Other objections pose more serious problems for the desire theory and may require that we refine it. Here is one such objection. Suppose that my uncle must go into exile, and I know that I will never see him again. Whenever I think of him, I think of him fondly, hoping very much that he is happy and healthy.
As a matter of fact, though I couldnt know this, my uncle is happy and healthy. According to the desire theory of welfare, a person benefits whenever a desire of his is satisfied. For a desire to be satisfied, all that is required is that the desired event actually occur; the person need not know this and need derive no satisfaction from it for it to be true that his desire was satisfied. The desire theory thus implies that I am made better off when my uncle achieves happiness and health.
Many (though not all) desire theorists regard this as an unacceptably counterintuitive implication of the theory. They think that I have not been benefitted in the example. I agree, though there is little agreement on how best to handle such a case. One popular solution is to revise the theory so that it counts only desires that are about ones own life. My uncles being happy and healthy is an event in his life, not mine, and thus when it occurs, this revised theory denies that I am benefitted even though I wanted the event to occur. But I believe this restriction excludes too much; it excludes, for example, the desires of fans for their team to win. In my view, the lesson of the exiled uncle is rather that in order to be benefitted, we must be aware that the desired event has occurred, or is occurring.

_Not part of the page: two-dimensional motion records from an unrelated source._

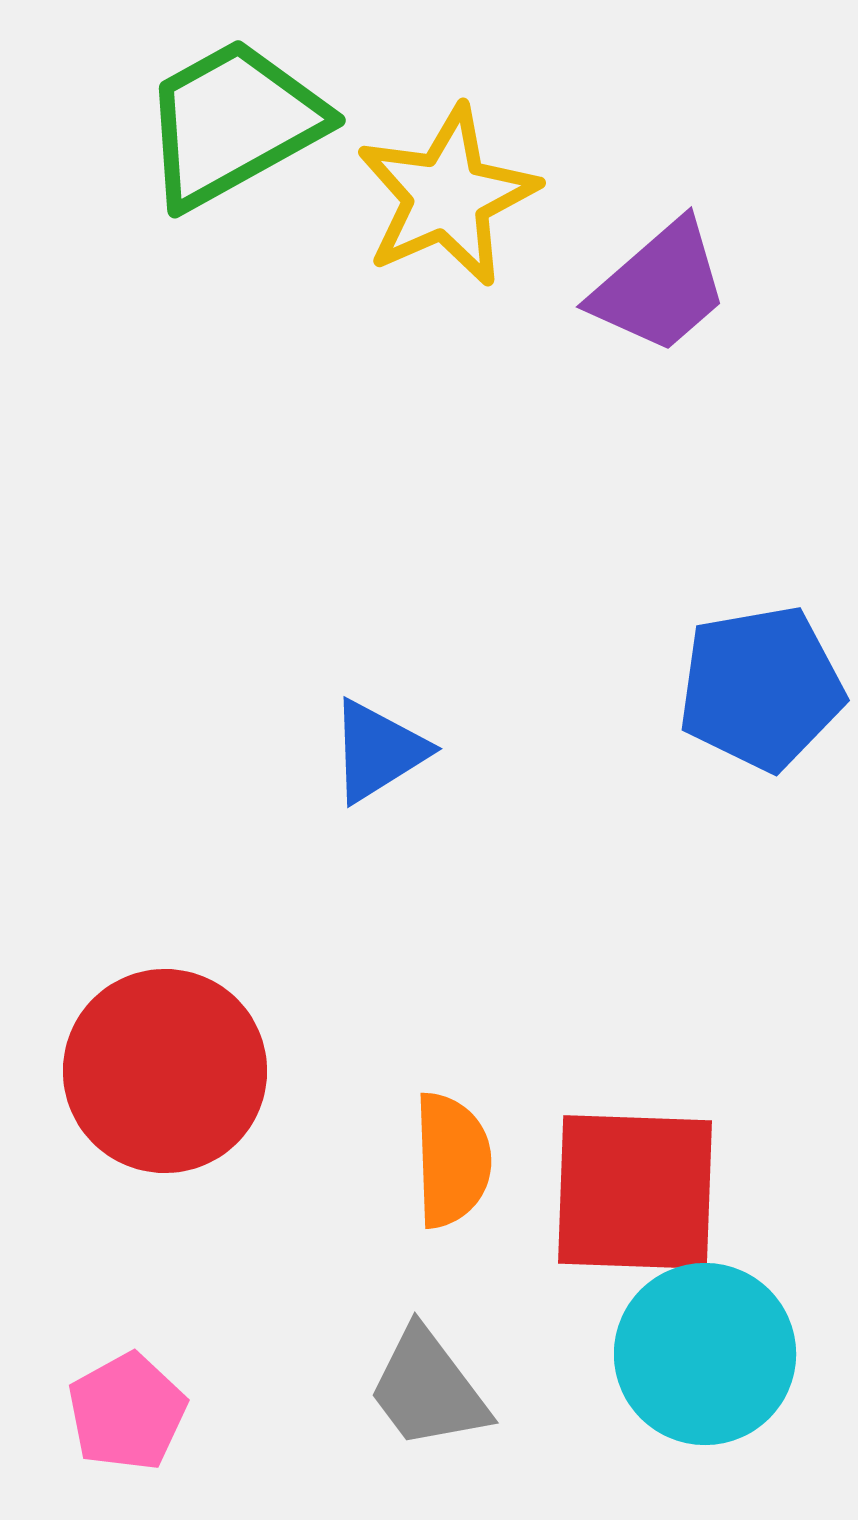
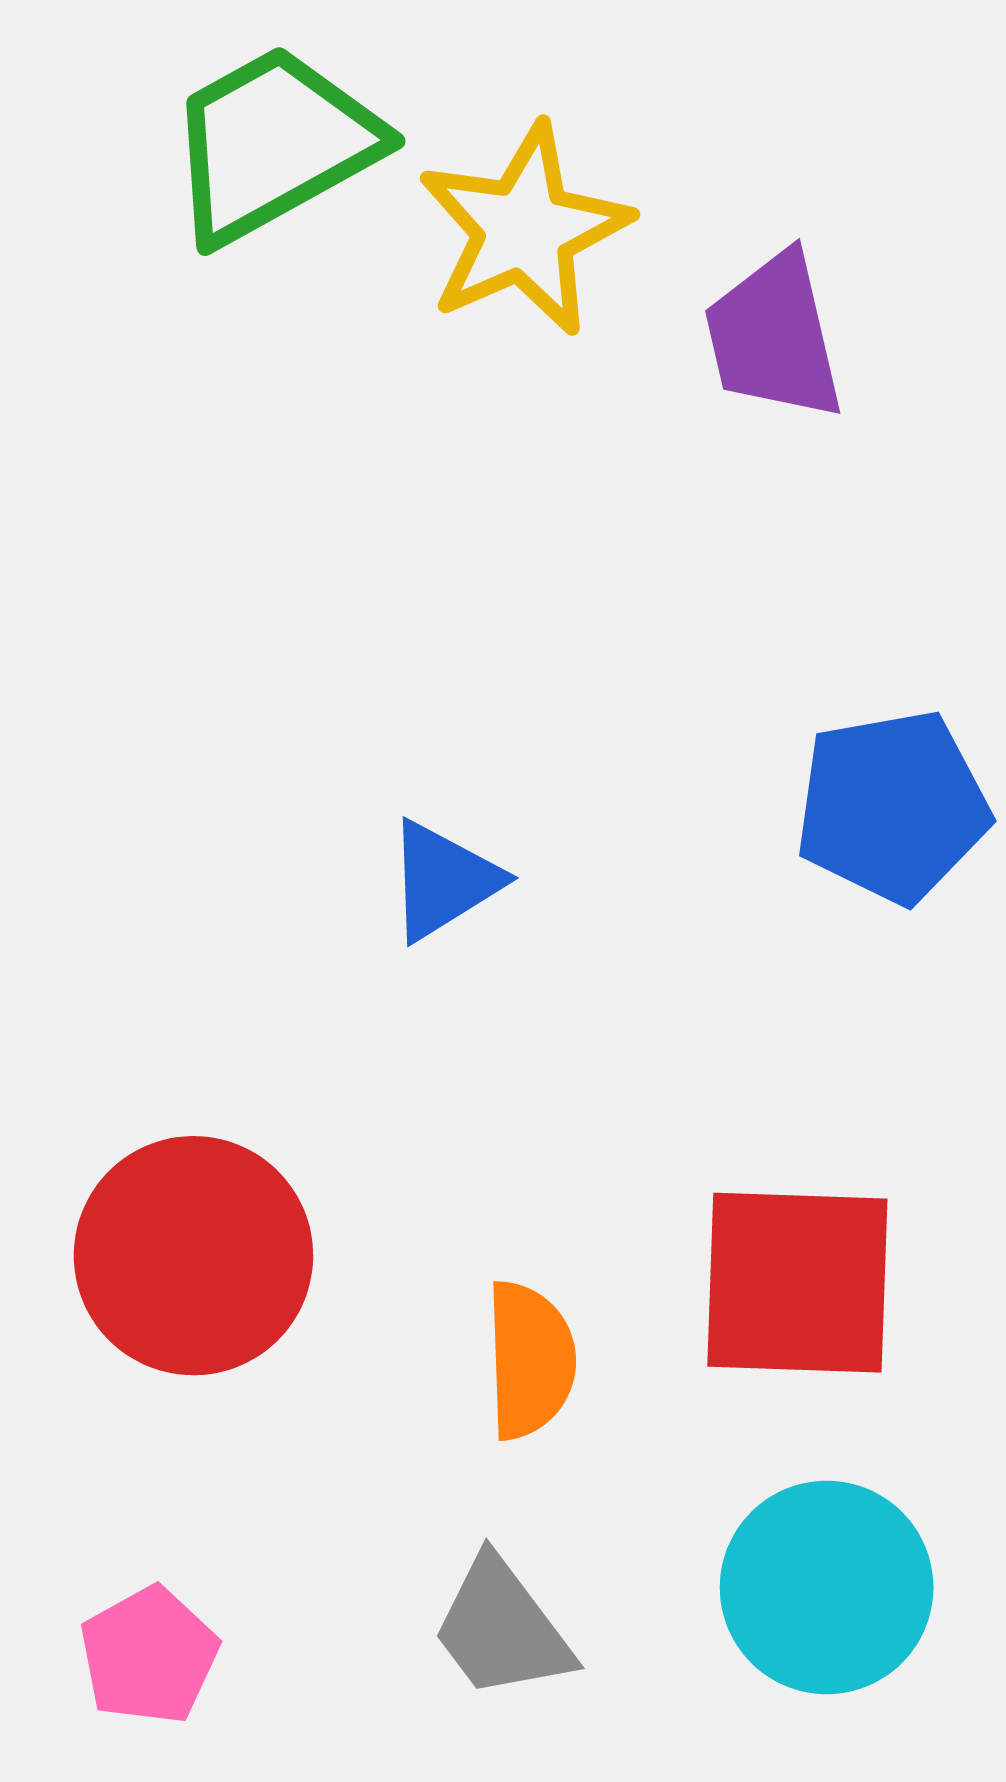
purple trapezoid: (660, 287) -> (774, 336), turned 118
red square: (635, 1192) -> (797, 1283), moved

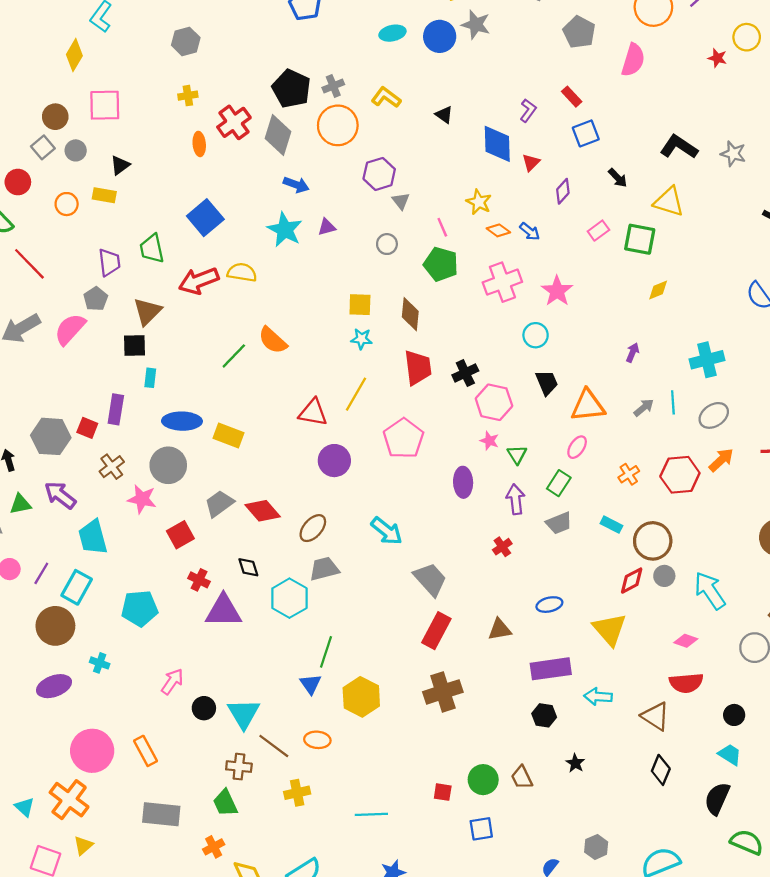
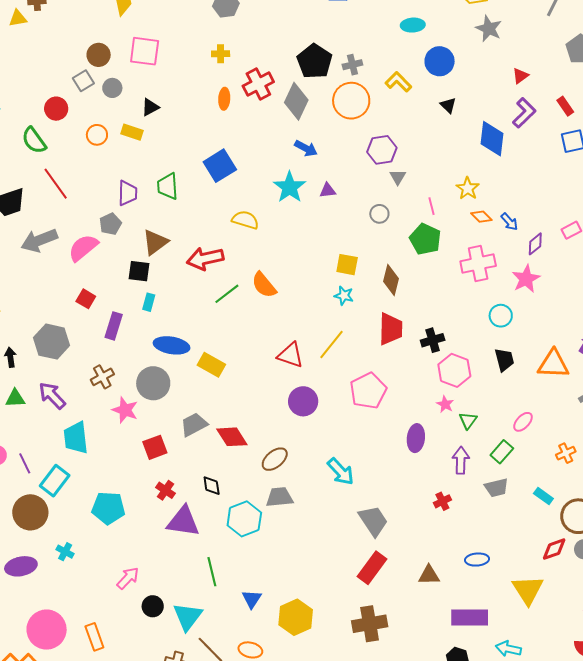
blue circle: (440, 36) -> (440, 61), moved
purple L-shape: (528, 111) -> (524, 113), size x1.4
red triangle: (531, 162) -> (520, 76), moved
purple diamond: (563, 191) -> (535, 244), moved
red arrow: (199, 281) -> (205, 259), moved
orange triangle: (588, 406) -> (553, 364), moved
red square: (87, 428) -> (86, 299), moved
purple line: (41, 573) -> (25, 463), turned -65
green line: (326, 652) -> (212, 572), moved, turned -40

This raises all sorts of issues that we cannot explore here. But I hope I have made a decent case for the ideas that subjectivism is the better approach to welfare, that the desire theory is the way for the subjectivist to go, that the desire theory should appeal to desires in the genuine attraction sense of the term, and that ones actual rather than ones ideal desires are plausibly regarded as what determines how well you fare in life.